• [Problem details] Output exactly, and only, the lines below from the one with "なビジネスモデルの構築にもつながっています。" down to the one with "marches et qui". Include both end lines and no pictures.

• [Records supplied]
◆ ◆ ◆ ◆

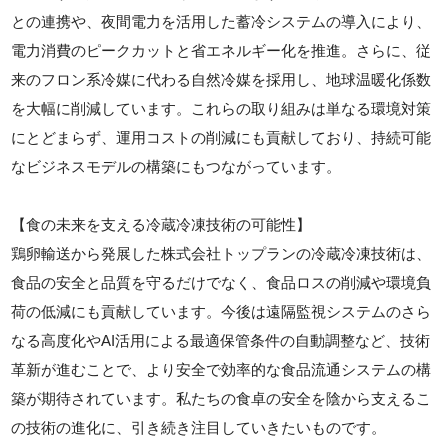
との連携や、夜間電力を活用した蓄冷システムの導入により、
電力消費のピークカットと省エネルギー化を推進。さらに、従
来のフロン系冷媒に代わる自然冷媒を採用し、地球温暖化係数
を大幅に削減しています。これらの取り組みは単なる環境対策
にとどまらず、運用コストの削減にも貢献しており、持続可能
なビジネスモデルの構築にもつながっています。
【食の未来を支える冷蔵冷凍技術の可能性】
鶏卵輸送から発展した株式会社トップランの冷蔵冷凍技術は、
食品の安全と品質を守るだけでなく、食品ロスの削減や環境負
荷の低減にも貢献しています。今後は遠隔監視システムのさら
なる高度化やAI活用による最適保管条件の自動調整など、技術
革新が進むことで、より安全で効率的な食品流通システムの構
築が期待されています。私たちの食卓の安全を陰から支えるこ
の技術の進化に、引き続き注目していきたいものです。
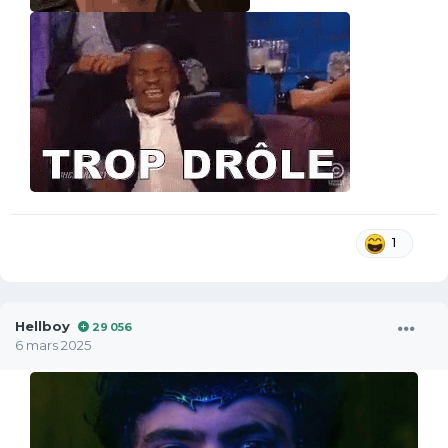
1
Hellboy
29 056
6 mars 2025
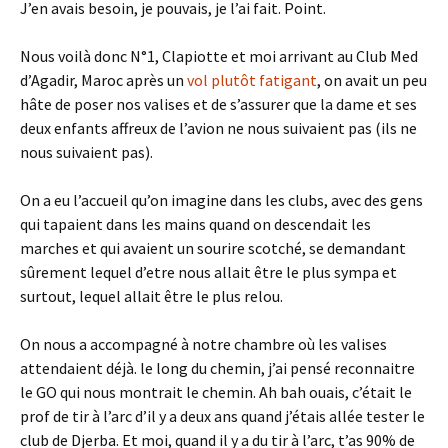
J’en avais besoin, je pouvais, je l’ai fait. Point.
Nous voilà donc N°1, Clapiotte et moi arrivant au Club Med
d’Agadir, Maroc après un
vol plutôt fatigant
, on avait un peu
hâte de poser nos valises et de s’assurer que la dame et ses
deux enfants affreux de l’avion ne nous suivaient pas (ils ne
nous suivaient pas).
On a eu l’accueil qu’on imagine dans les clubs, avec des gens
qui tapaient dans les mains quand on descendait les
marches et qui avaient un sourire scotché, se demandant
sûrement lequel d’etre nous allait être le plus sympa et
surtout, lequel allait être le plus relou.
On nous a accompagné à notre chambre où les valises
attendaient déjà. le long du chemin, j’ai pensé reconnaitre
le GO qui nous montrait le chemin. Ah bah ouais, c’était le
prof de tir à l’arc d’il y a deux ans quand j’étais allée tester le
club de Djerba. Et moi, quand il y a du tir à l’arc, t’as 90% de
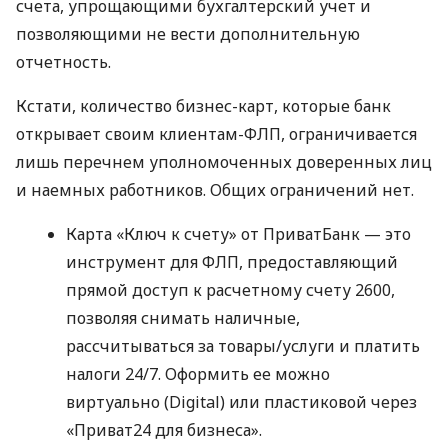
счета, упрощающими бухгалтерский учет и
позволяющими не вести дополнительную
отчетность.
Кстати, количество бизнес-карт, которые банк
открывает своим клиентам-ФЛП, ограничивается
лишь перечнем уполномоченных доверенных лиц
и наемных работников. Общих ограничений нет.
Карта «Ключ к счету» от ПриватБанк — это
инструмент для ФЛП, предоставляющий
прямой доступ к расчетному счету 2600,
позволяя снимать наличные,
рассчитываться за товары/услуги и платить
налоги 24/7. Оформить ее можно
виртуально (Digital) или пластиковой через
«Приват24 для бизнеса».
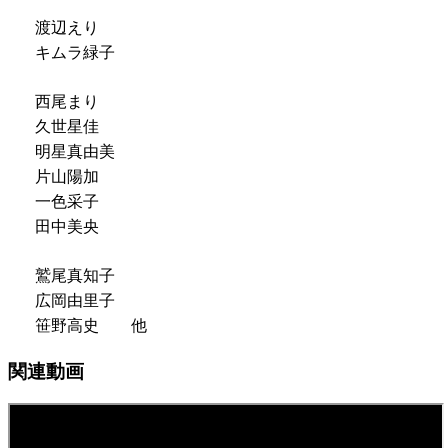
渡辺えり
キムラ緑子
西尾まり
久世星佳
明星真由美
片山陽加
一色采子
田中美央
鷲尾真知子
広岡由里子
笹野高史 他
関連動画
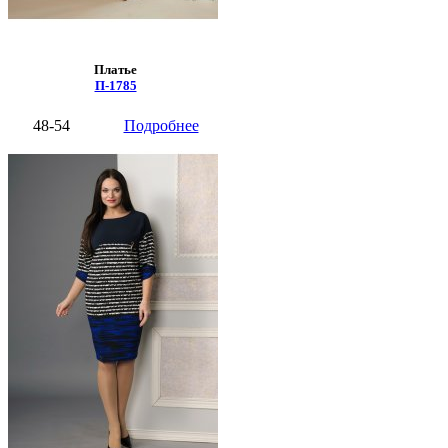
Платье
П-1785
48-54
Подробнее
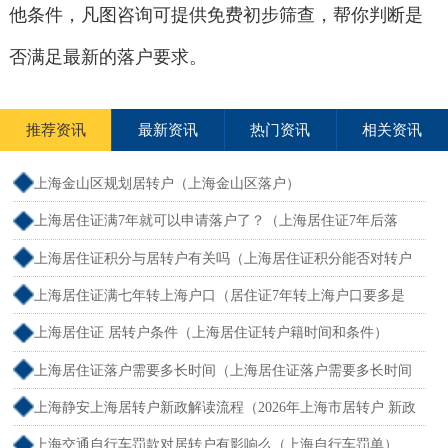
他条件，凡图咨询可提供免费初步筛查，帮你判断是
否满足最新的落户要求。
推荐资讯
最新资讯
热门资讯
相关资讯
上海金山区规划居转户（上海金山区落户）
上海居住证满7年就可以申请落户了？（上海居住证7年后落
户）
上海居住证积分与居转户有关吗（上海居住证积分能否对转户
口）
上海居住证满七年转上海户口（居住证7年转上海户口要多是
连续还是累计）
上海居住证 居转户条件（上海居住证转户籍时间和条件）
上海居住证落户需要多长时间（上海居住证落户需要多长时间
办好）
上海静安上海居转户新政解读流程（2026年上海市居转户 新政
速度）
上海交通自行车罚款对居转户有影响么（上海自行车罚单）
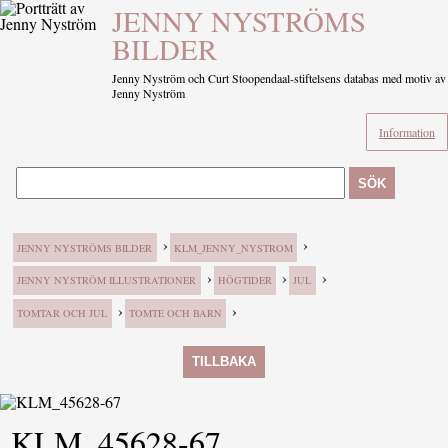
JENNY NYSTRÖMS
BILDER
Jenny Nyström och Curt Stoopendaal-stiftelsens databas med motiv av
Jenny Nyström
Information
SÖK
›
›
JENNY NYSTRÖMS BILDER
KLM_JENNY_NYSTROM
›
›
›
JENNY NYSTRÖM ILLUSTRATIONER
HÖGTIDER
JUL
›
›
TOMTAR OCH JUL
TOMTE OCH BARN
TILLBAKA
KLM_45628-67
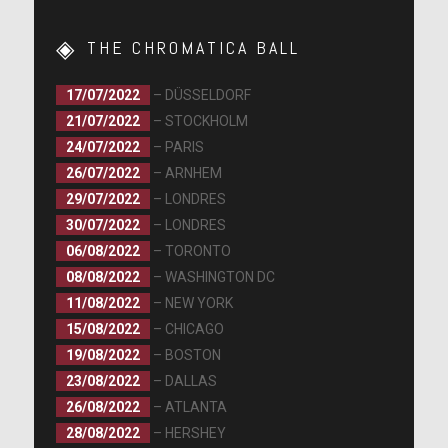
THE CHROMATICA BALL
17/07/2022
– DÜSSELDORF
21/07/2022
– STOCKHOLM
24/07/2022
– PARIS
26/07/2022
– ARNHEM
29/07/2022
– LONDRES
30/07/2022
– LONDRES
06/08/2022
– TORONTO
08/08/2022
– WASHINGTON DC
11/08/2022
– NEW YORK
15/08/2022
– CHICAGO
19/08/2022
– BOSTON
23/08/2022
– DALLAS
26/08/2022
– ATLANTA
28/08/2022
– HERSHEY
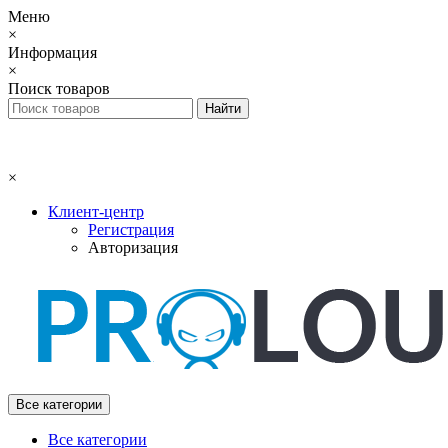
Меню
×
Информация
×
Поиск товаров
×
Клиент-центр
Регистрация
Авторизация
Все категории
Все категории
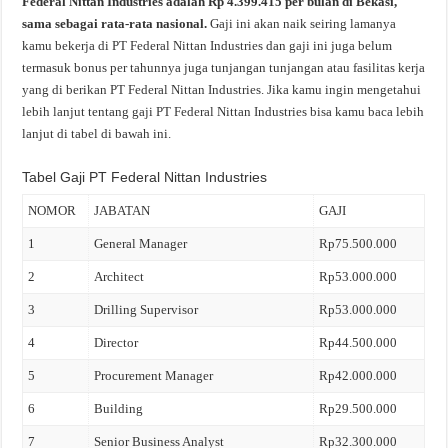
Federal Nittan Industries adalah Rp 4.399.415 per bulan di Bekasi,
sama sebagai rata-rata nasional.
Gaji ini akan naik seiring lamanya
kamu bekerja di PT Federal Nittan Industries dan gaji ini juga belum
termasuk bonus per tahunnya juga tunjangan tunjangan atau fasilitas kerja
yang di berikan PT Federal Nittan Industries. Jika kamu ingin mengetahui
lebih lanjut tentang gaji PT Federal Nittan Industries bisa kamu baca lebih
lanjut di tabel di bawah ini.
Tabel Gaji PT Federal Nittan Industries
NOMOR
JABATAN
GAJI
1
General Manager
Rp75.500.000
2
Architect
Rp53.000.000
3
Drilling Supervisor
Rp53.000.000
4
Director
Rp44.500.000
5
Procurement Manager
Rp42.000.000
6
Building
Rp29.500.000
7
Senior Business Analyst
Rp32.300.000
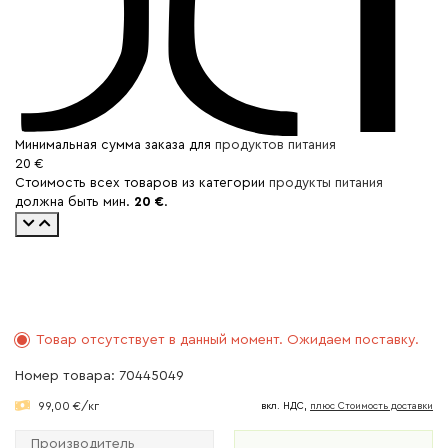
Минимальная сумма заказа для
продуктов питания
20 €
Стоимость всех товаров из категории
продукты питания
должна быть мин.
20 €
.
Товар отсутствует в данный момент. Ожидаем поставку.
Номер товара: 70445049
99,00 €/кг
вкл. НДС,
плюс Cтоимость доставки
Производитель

◆ ◆ ◆ ◆

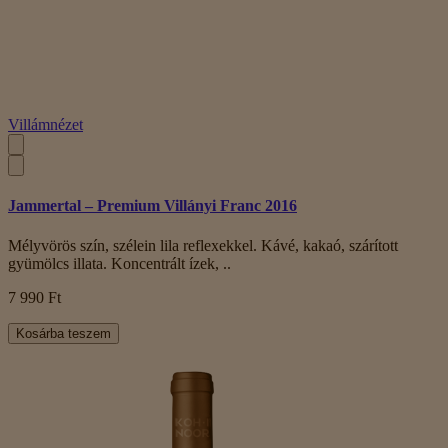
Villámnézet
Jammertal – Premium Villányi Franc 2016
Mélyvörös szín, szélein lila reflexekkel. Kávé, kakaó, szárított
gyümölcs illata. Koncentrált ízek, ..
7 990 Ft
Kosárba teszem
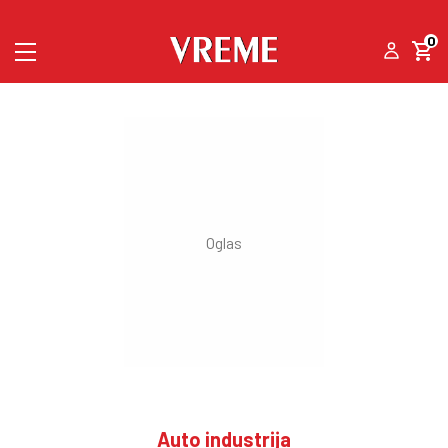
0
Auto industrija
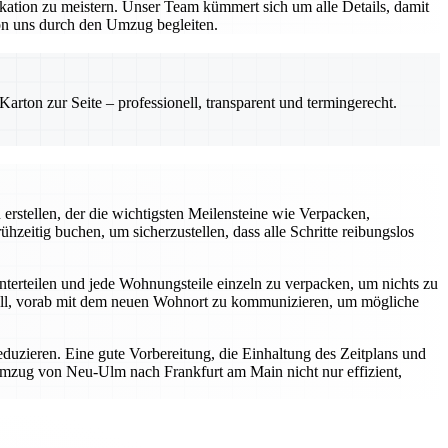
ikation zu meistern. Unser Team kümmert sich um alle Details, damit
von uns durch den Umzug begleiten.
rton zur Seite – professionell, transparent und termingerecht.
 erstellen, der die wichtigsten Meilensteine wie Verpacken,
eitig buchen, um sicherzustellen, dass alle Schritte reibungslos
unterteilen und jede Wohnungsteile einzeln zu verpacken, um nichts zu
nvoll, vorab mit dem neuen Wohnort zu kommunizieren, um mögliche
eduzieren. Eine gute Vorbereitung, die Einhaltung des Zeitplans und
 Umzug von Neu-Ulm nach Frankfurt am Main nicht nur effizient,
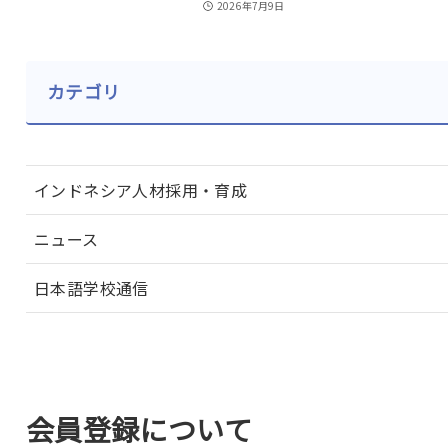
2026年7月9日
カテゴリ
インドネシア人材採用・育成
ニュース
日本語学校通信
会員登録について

◆ ◆ ◆ ◆

• [Response for this exercise]
なビジネスモデルの構築にもつながっています。
【食の未来を支える冷蔵冷凍技術の可能性】
鶏卵輸送から発展した株式会社トップランの冷蔵冷凍技術は、
食品の安全と品質を守るだけでなく、食品ロスの削減や環境負
荷の低減にも貢献しています。今後は遠隔監視システムのさら
なる高度化やAI活用による最適保管条件の自動調整など、技術
革新が進むことで、より安全で効率的な食品流通システムの構
築が期待されています。私たちの食卓の安全を陰から支えるこ
の技術の進化に、引き続き注目していきたいものです。
1
Hellboy
29 056
6 mars 2025
J’en avais besoin, je pouvais, je l’ai fait. Point.
Nous voilà donc N°1, Clapiotte et moi arrivant au Club Med
d’Agadir, Maroc après un
vol plutôt fatigant
, on avait un peu
hâte de poser nos valises et de s’assurer que la dame et ses
deux enfants affreux de l’avion ne nous suivaient pas (ils ne
nous suivaient pas).
On a eu l’accueil qu’on imagine dans les clubs, avec des gens
qui tapaient dans les mains quand on descendait les
marches et qui avaient un sourire scotché, se demandant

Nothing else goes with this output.